▶ [Material to process]:
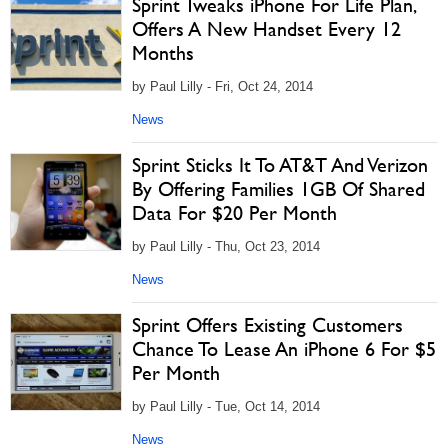
Sprint Tweaks iPhone For Life Plan,
Offers A New Handset Every 12
Months
by Paul Lilly - Fri, Oct 24, 2014
News
Sprint Sticks It To AT&T And Verizon
By Offering Families 1GB Of Shared
Data For $20 Per Month
by Paul Lilly - Thu, Oct 23, 2014
News
Sprint Offers Existing Customers
Chance To Lease An iPhone 6 For $5
Per Month
by Paul Lilly - Tue, Oct 14, 2014
News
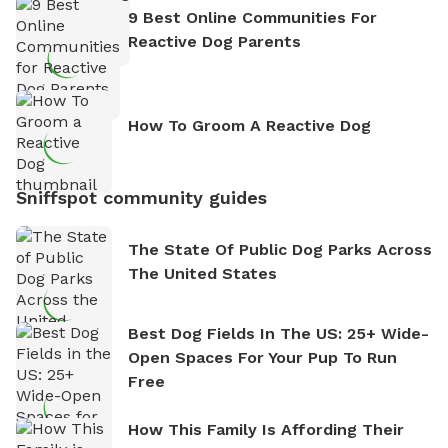
9 Best Online Communities For
Reactive Dog Parents
How To Groom A Reactive Dog
Sniffspot community guides
The State Of Public Dog Parks Across
The United States
Best Dog Fields In The US: 25+ Wide-
Open Spaces For Your Pup To Run
Free
How This Family Is Affording Their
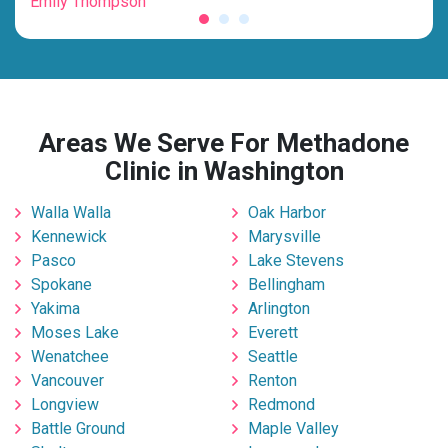
Emily Thompson
Mic
Areas We Serve For Methadone
Clinic in Washington
Walla Walla
Oak Harbor
Kennewick
Marysville
Pasco
Lake Stevens
Spokane
Bellingham
Yakima
Arlington
Moses Lake
Everett
Wenatchee
Seattle
Vancouver
Renton
Longview
Redmond
Battle Ground
Maple Valley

▶ [Exercise goal]: Above are some records; extract exactly the lines from the one containing "Data For $20 Per Month" through the one containing "How To Groom A Reactive Dog" and drop the pictures.

▶ [Problem solution]:
Data For $20 Per Month
by Paul Lilly - Thu, Oct 23, 2014
News
Sprint Offers Existing Customers
Chance To Lease An iPhone 6 For $5
Per Month
by Paul Lilly - Tue, Oct 14, 2014
News
9 Best Online Communities For
Reactive Dog Parents
How To Groom A Reactive Dog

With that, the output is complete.